Consider the following steps when the sync fails because of discarding the LDAP sync data:

  1. Did the issue first start at about the same time as a major change to the LDAP environment?

    This would suggest that a valid change in the LDAP environment triggered the discard.

  2. Has the sync failed once or multiple times?

    If sync has failed once, try a manual sync. If the LDAP sync continues to fail, check with the LDAP administrator for changes in the LDAP environment that could cause:

    • groups being removed
    • users being removed from referenced groups or groups within those groups (child groups)

  3. Determine whether these LDAP changes were expected. Assuming the changes were expected, do the following:

    • Modify the LDAP sync discard percentage to allow Core to apply (not discard) the LDAP sync.
    • Run a manual LDAP sync. Make sure it succeeds.
    • Modify the LDAP sync discard percentage or number back to your previously determined safe level.

Impacts of Making LDAP Changes

Making changes in your LDAP implementation can result in removal of devices from Core labels, which also removes Core policies, configurations, and apps applied using those labels. This results when the information stored in the database on Core differs from the information returned by Core’s LDAP sync process. For example, if your Core implementation uses labels based on LDAP group membership, then removing all configurations in your LDAP implementation would cause the LDAP sync process to determine that those associations no longer exist.
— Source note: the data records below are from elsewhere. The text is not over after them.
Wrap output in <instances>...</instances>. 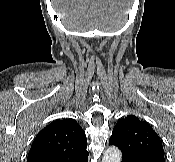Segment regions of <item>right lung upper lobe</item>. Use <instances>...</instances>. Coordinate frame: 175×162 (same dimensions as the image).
Wrapping results in <instances>:
<instances>
[{
	"label": "right lung upper lobe",
	"mask_w": 175,
	"mask_h": 162,
	"mask_svg": "<svg viewBox=\"0 0 175 162\" xmlns=\"http://www.w3.org/2000/svg\"><path fill=\"white\" fill-rule=\"evenodd\" d=\"M85 132L74 119H58L41 130L27 162H81L88 157Z\"/></svg>",
	"instance_id": "right-lung-upper-lobe-1"
}]
</instances>
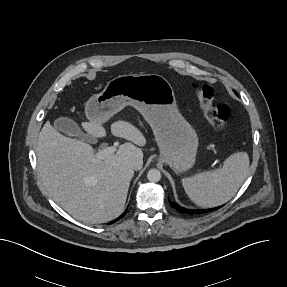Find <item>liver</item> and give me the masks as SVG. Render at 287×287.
Wrapping results in <instances>:
<instances>
[{
  "mask_svg": "<svg viewBox=\"0 0 287 287\" xmlns=\"http://www.w3.org/2000/svg\"><path fill=\"white\" fill-rule=\"evenodd\" d=\"M83 127L93 137L106 136L102 122H84ZM111 133L130 142L103 160L91 145L60 134L49 122L39 133L36 155L46 190L66 212L86 223L108 222L122 213L134 175L129 161L143 160L137 146H144L146 139L139 129L119 120Z\"/></svg>",
  "mask_w": 287,
  "mask_h": 287,
  "instance_id": "1",
  "label": "liver"
}]
</instances>
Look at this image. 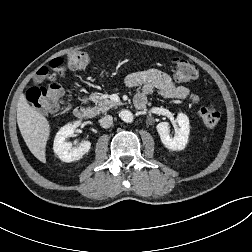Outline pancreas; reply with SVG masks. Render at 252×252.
<instances>
[{"mask_svg":"<svg viewBox=\"0 0 252 252\" xmlns=\"http://www.w3.org/2000/svg\"><path fill=\"white\" fill-rule=\"evenodd\" d=\"M95 102L96 106L93 109L95 115L106 113L109 109L117 105V103L102 97L96 98Z\"/></svg>","mask_w":252,"mask_h":252,"instance_id":"1","label":"pancreas"}]
</instances>
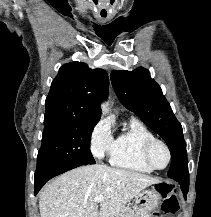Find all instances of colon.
Here are the masks:
<instances>
[{"label": "colon", "mask_w": 211, "mask_h": 217, "mask_svg": "<svg viewBox=\"0 0 211 217\" xmlns=\"http://www.w3.org/2000/svg\"><path fill=\"white\" fill-rule=\"evenodd\" d=\"M158 191L164 198L162 203L163 217L176 214L179 210V201L175 193H173L172 188L169 185L163 184L159 186Z\"/></svg>", "instance_id": "1"}]
</instances>
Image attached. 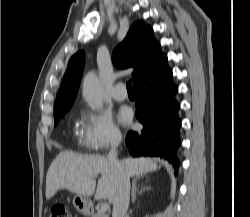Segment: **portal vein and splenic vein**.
<instances>
[{"instance_id":"portal-vein-and-splenic-vein-1","label":"portal vein and splenic vein","mask_w":250,"mask_h":217,"mask_svg":"<svg viewBox=\"0 0 250 217\" xmlns=\"http://www.w3.org/2000/svg\"><path fill=\"white\" fill-rule=\"evenodd\" d=\"M102 211L106 212L109 209L108 203H103L100 208Z\"/></svg>"}]
</instances>
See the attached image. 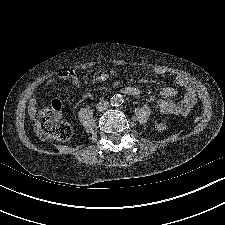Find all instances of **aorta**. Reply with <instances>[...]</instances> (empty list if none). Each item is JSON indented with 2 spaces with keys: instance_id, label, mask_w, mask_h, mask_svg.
<instances>
[{
  "instance_id": "aorta-1",
  "label": "aorta",
  "mask_w": 225,
  "mask_h": 225,
  "mask_svg": "<svg viewBox=\"0 0 225 225\" xmlns=\"http://www.w3.org/2000/svg\"><path fill=\"white\" fill-rule=\"evenodd\" d=\"M121 97L120 96H118V95H116V96H113L112 98H111V100H110V104H111V106H113V107H117V106H119L120 104H121Z\"/></svg>"
}]
</instances>
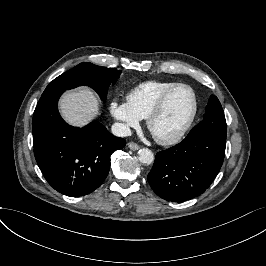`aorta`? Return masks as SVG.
<instances>
[{
  "label": "aorta",
  "instance_id": "obj_1",
  "mask_svg": "<svg viewBox=\"0 0 266 266\" xmlns=\"http://www.w3.org/2000/svg\"><path fill=\"white\" fill-rule=\"evenodd\" d=\"M138 159L141 163L150 165L154 161V154L148 148H142L138 151Z\"/></svg>",
  "mask_w": 266,
  "mask_h": 266
}]
</instances>
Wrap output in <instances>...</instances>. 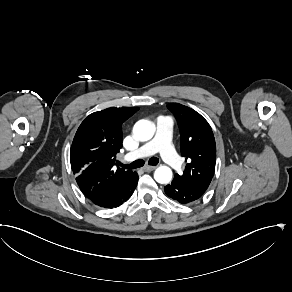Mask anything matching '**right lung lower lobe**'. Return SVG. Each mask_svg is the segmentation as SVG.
<instances>
[{
    "mask_svg": "<svg viewBox=\"0 0 292 292\" xmlns=\"http://www.w3.org/2000/svg\"><path fill=\"white\" fill-rule=\"evenodd\" d=\"M138 183V174L135 173L133 177H131L121 188L118 190L113 196H111L109 199L101 202V203H94L98 205L99 207L104 208H114L118 207L124 202H126L131 195L133 194L136 186Z\"/></svg>",
    "mask_w": 292,
    "mask_h": 292,
    "instance_id": "98d812e1",
    "label": "right lung lower lobe"
}]
</instances>
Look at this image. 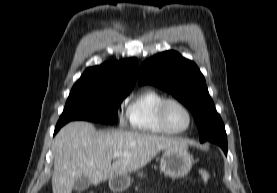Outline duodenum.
Listing matches in <instances>:
<instances>
[{
	"label": "duodenum",
	"instance_id": "1",
	"mask_svg": "<svg viewBox=\"0 0 277 193\" xmlns=\"http://www.w3.org/2000/svg\"><path fill=\"white\" fill-rule=\"evenodd\" d=\"M112 186H113V188L117 189V188L119 187V183L113 182V183H112Z\"/></svg>",
	"mask_w": 277,
	"mask_h": 193
}]
</instances>
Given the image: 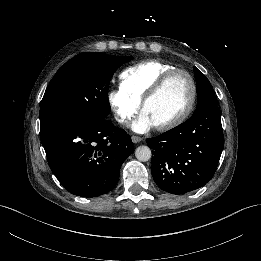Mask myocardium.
<instances>
[{
  "label": "myocardium",
  "mask_w": 261,
  "mask_h": 261,
  "mask_svg": "<svg viewBox=\"0 0 261 261\" xmlns=\"http://www.w3.org/2000/svg\"><path fill=\"white\" fill-rule=\"evenodd\" d=\"M176 74H184L188 78L190 86H191L190 100H189L188 104L186 105V107L184 108V110L180 113V115H178L174 119L167 121L163 124L155 125L156 129L160 130V131L170 130V129H173V128L179 126L181 123H183L186 120V118L189 116V114L191 113V111L193 110L194 105H195V101H196V97H197V86H196L194 78L188 71L176 68L174 70H171V71L165 73L152 86L150 91L147 93V95L142 100V103H141L142 111L144 112V109L147 106V104H149L152 100H154L162 92V90L166 87L168 82Z\"/></svg>",
  "instance_id": "f54148a6"
}]
</instances>
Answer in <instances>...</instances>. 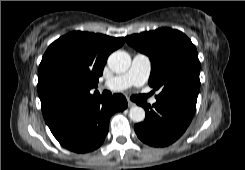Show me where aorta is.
Masks as SVG:
<instances>
[{"label":"aorta","mask_w":245,"mask_h":170,"mask_svg":"<svg viewBox=\"0 0 245 170\" xmlns=\"http://www.w3.org/2000/svg\"><path fill=\"white\" fill-rule=\"evenodd\" d=\"M130 65V55L125 51H115L108 58V66L115 73L126 72ZM129 117L133 122H142L145 119V110L142 107L134 106L129 111Z\"/></svg>","instance_id":"762f6f07"}]
</instances>
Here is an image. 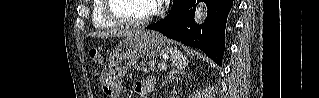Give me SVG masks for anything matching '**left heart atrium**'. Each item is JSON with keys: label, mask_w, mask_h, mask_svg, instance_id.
<instances>
[{"label": "left heart atrium", "mask_w": 319, "mask_h": 98, "mask_svg": "<svg viewBox=\"0 0 319 98\" xmlns=\"http://www.w3.org/2000/svg\"><path fill=\"white\" fill-rule=\"evenodd\" d=\"M153 3H154V6L155 7H159V6H161L163 3H164V1H162V0H157V1H153Z\"/></svg>", "instance_id": "obj_1"}]
</instances>
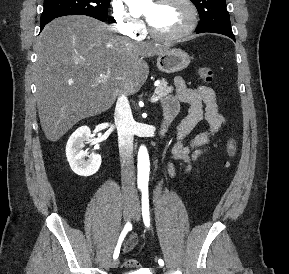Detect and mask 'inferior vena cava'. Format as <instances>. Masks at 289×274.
Masks as SVG:
<instances>
[{
    "instance_id": "602c4592",
    "label": "inferior vena cava",
    "mask_w": 289,
    "mask_h": 274,
    "mask_svg": "<svg viewBox=\"0 0 289 274\" xmlns=\"http://www.w3.org/2000/svg\"><path fill=\"white\" fill-rule=\"evenodd\" d=\"M115 124L118 131V145L121 162V180L124 195L135 194L133 137L134 119L128 98L122 94L116 102Z\"/></svg>"
}]
</instances>
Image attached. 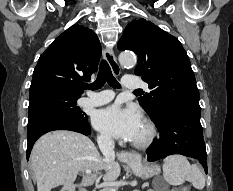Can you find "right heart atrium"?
I'll return each instance as SVG.
<instances>
[{
  "label": "right heart atrium",
  "mask_w": 233,
  "mask_h": 191,
  "mask_svg": "<svg viewBox=\"0 0 233 191\" xmlns=\"http://www.w3.org/2000/svg\"><path fill=\"white\" fill-rule=\"evenodd\" d=\"M97 140L98 144L103 148L109 147L112 144L111 138L105 134H99Z\"/></svg>",
  "instance_id": "right-heart-atrium-1"
}]
</instances>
Because the Enable Sync Discard option is based on a percentage or specified number change of the total number of users or the users in each top-level group, if this option is also unchecked, then the magnitude of the change does not prevent Core from making sweeping changes to your managed devices.

If you intend to make major changes to your LDAP implementation, consider the following precautions:

  • Temporarily turn off the Enable LDAP Sync with Core option.
  • Temporarily turn on the Enable Sync Discard option.

Deleting LDAP data from the Core database

WARNING: Typically, you delete all LDAP data from the Core database only on a test environment. The reason is that deleting all LDAP data leads to the following:
  • All labels populated by LDAP group membership will be removed from users and devices, because the users will no longer be associated with any groups.
  • All policies, configurations, and apps dependent on those labels to be applied to a device will be removed.
  • LDAP group and user role assignments will still be present on Core, even though, with the LDAP setting disabled, the user will not be able to login.

Therefore, use the following process to delete LDAP data from the Core database only if you understand the above impact.

Procedure

  1. Disable or delete all existing LDAP settings.

    These can be disabled by editing an LDAP setting under Services > LDAP and changing the Admin State from Enabled to Disabled.

  2. Uncheck Enable Sync Discard under Services > LDAP > Preferences.
  3. Either trigger a manual LDAP sync or wait for a regular LDAP sync.
  4. After the LDAP sync has completed successfully, confirm device label association changes have completed.

Deleting LDAP users

You can delete an LDAP user if that user is not associated with a registered device.

Procedure

  1. Log into the Admin Portal.
  2. Go to Devices & Users > Users.
  3. Click the check box for the user you want to delete.
  4. Select Actions > Delete User.

Moving between the LDAP entity display and the local user view

To see the list of local users and LDAP users on the Devices & Users > Users page, select Authorized Users from the To: drop-down list. To see the LDAP entities, select LDAP Entities.